Em um instante o lambri se fechara atrás deles e o Salão das Tapeçarias ficou vazio. Agora estavam os dois de mãos dadas, em uma caverna fria e escura. Virginia não conseguia ver nada.
― Aqui está mais frio que o inverno lá fora ― disse Virgínia batendo os dentes. ― Sorte sua de ser um fantasma.
― Vamos! Corra que você vai esquentar! ― disse o fantasma preocupado. ― Não temos tempo!
O fantasma puxou a menina, carregando-a pelo longo e estreito caminho escuro. Ela pisava alto, para não tropeçar nos pedregulhos irregulares. O fantasma flutuava veloz, sem se preocupar com tropeços. Com aquela alegria, seus poderes haviam voltado à tona.

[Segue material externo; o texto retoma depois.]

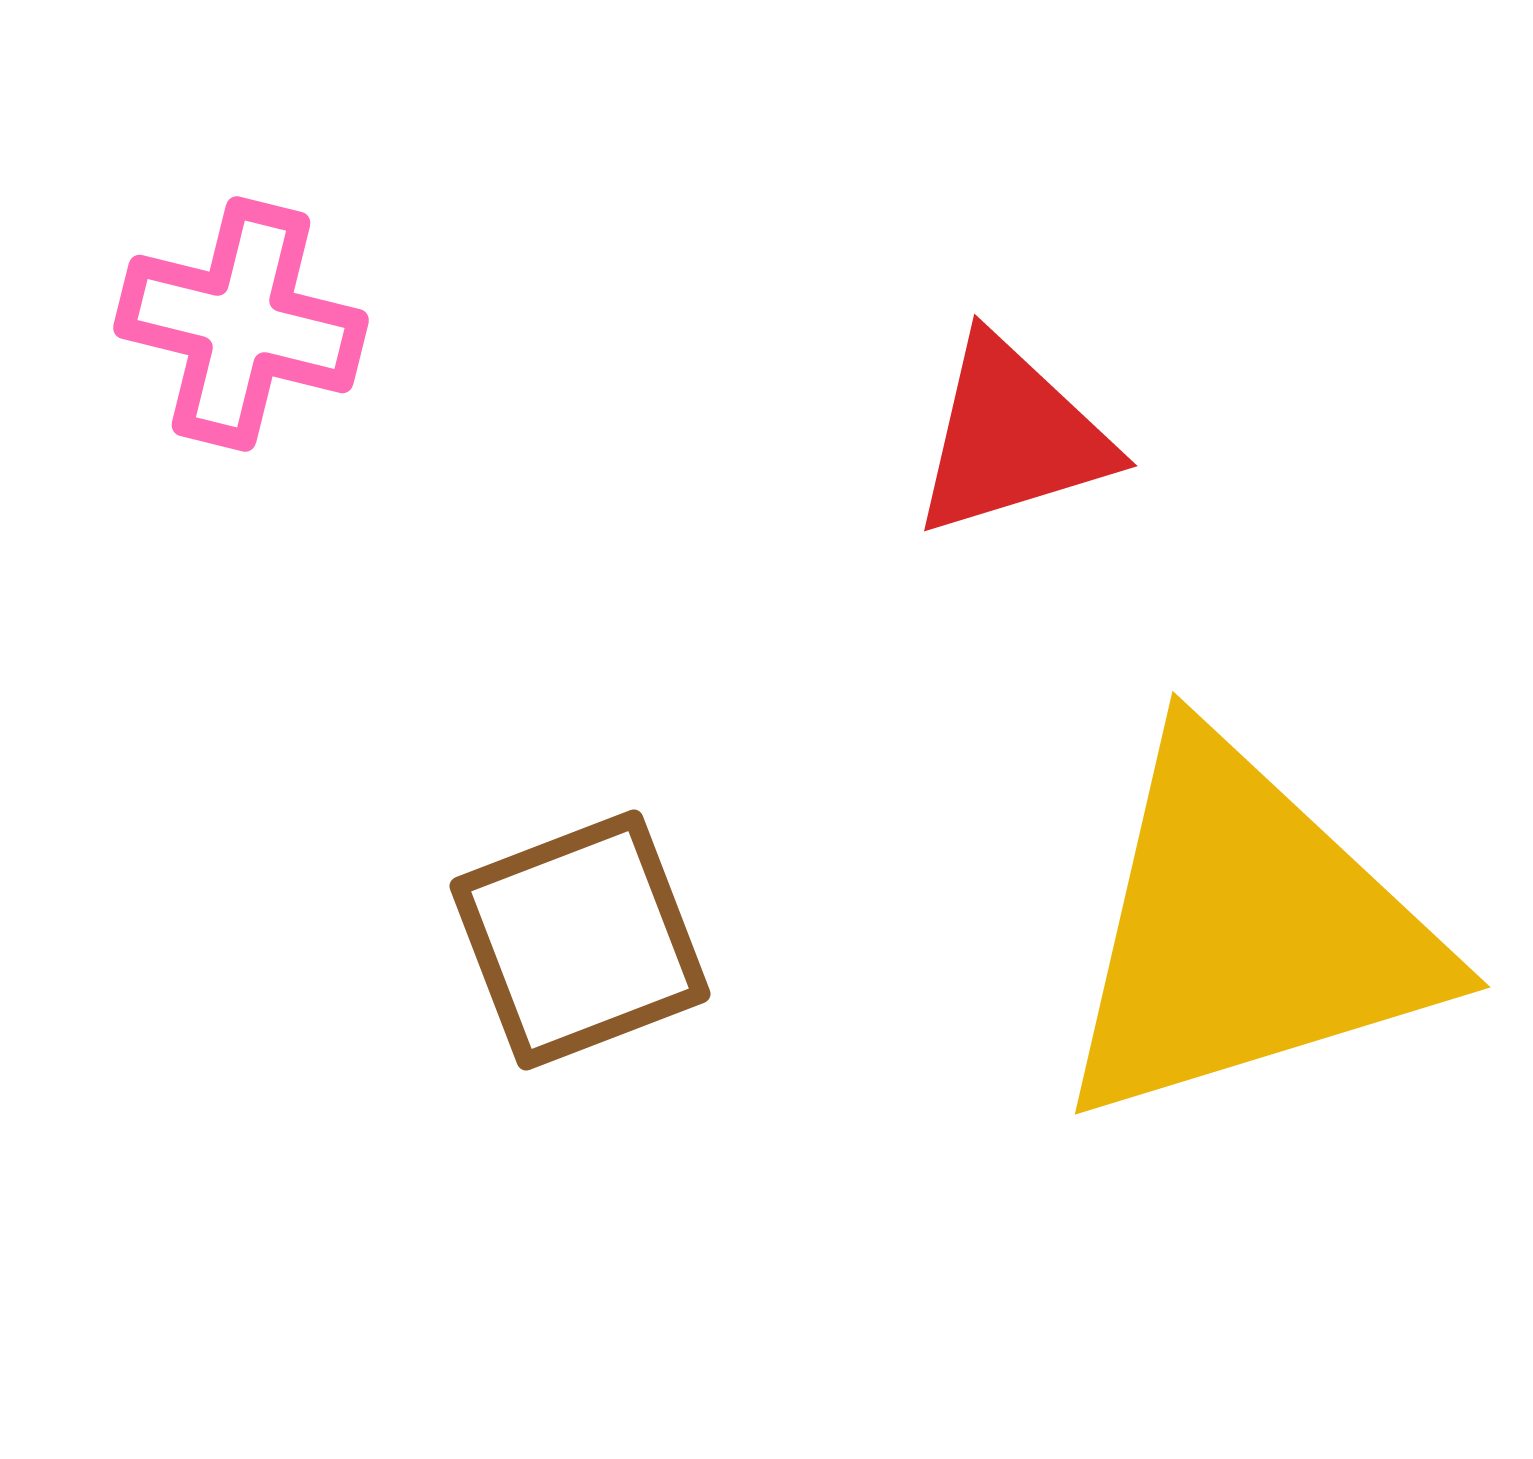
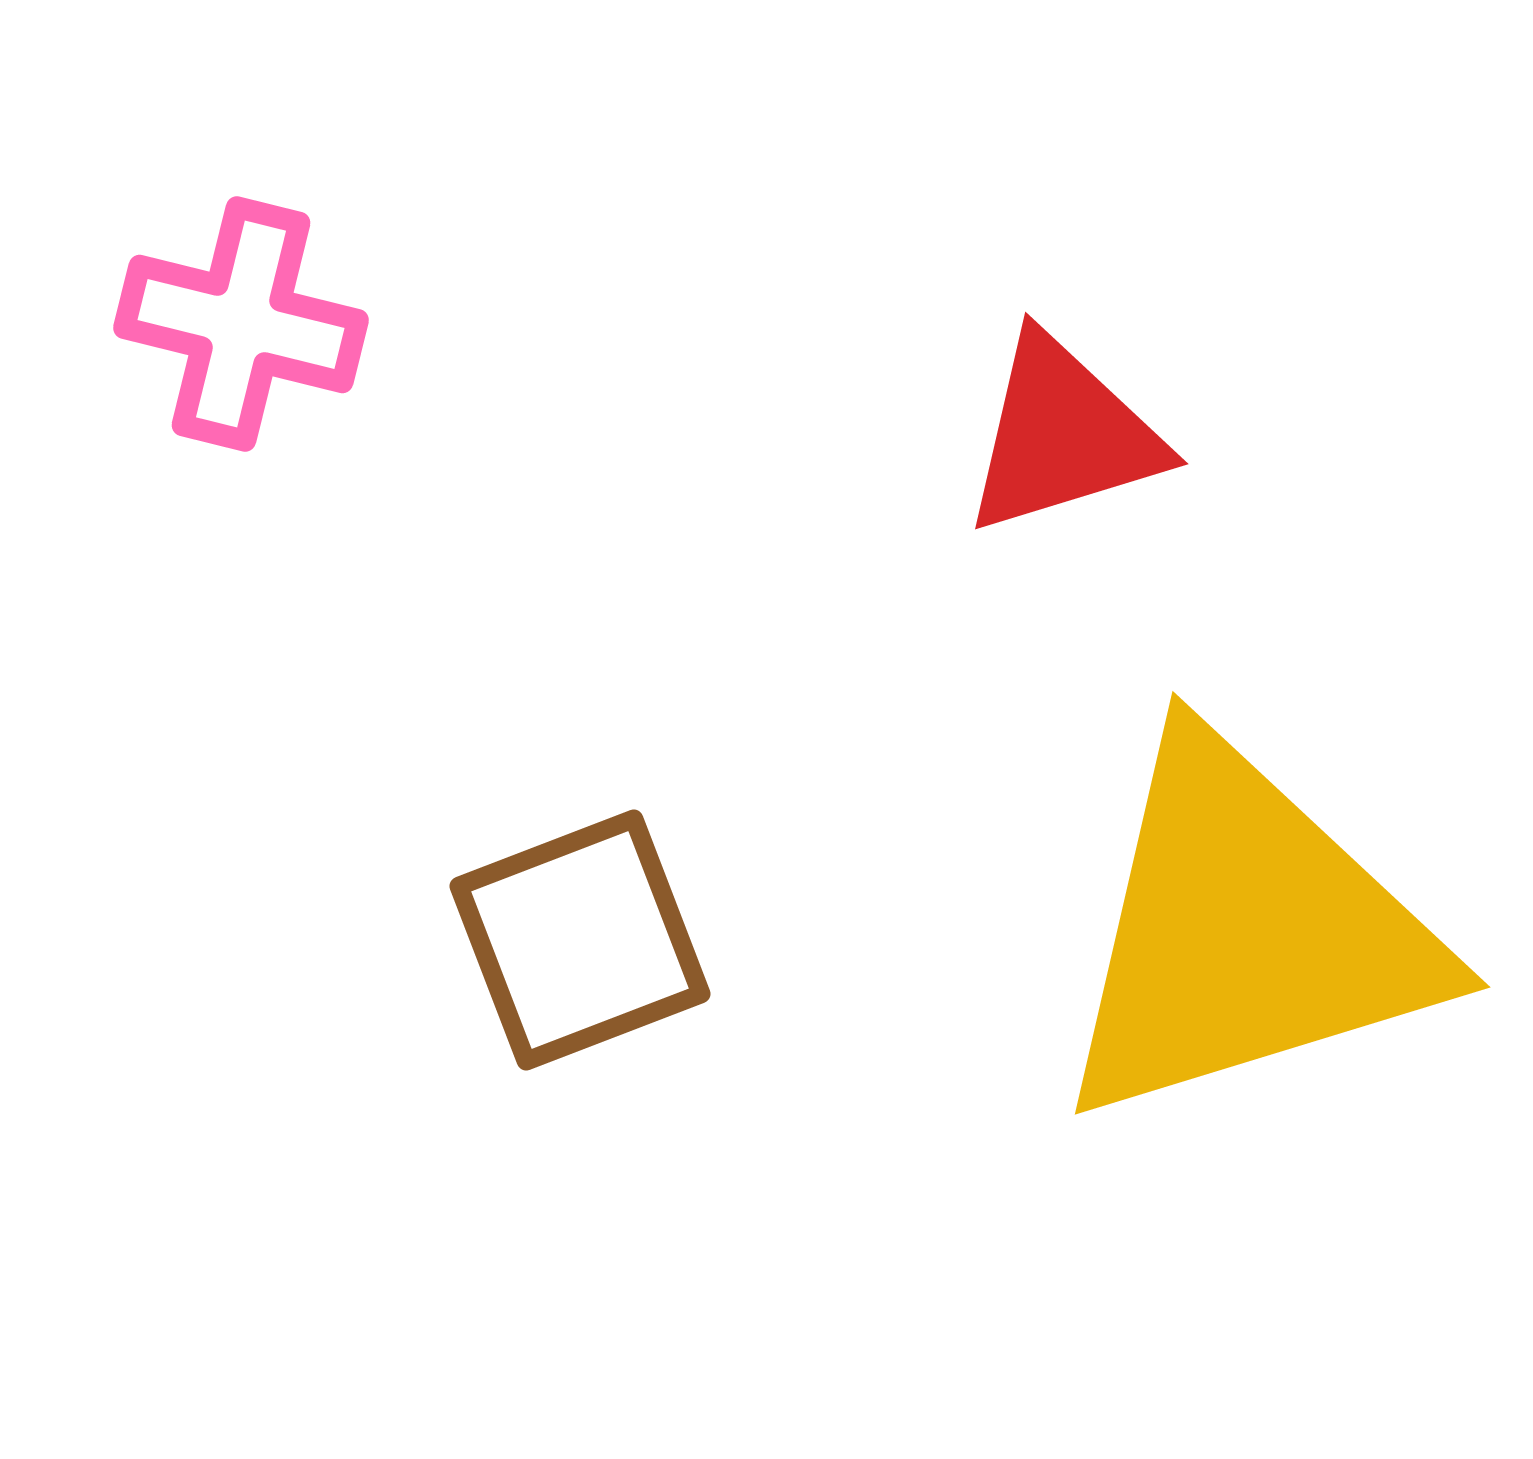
red triangle: moved 51 px right, 2 px up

Depois de um tempo, os olhos de Virgínia se acostumaram com o escuro, mas não mudou muita coisa, pois as paredes e o piso eram tão negros, que tinham uma cor violeta. Mas, após certo ponto extremamente demorado, eles viram uma grande porta de carvalho, enfeitada com grandes tachas enferrujadas, e o piso virou um porcelanato colorido, muito sujo e cheio de manchas por causa da umidade da caverna. Eles já haviam corrido por mais de duas horas, e a grande porta não estava nem perto. Sir Simon ficou ainda mais empolgado, e queria ir ainda mais rápido mas Virgínia que estava exausta, simplesmente se sentou no chão frio e sujo. Nesse momento, as mãos se separaram e o fantasma continuou até perceber que ela não o acompanhava mais. Ele se virou, a encarou, mas a menina estava cansada demais para ficar com medo.
― Chega… por favor, … vamos … devagar ― disse ela ofegante com a mão no coração e dando paradas para respirar.
E para sua surpresa, o fantasma assustador sorriu e ofereceu a mão:
― Peço perdão, senhorita. Como eu não sinto cansaço pelo fato de ser um fantasma, esqueci que você é humana. Estava pensando no que fazer quando chegarmos. Nunca imaginei que os versos da profecia eram verdadeiros e que um humano não teria medo de mim. Por favor, me perdoe.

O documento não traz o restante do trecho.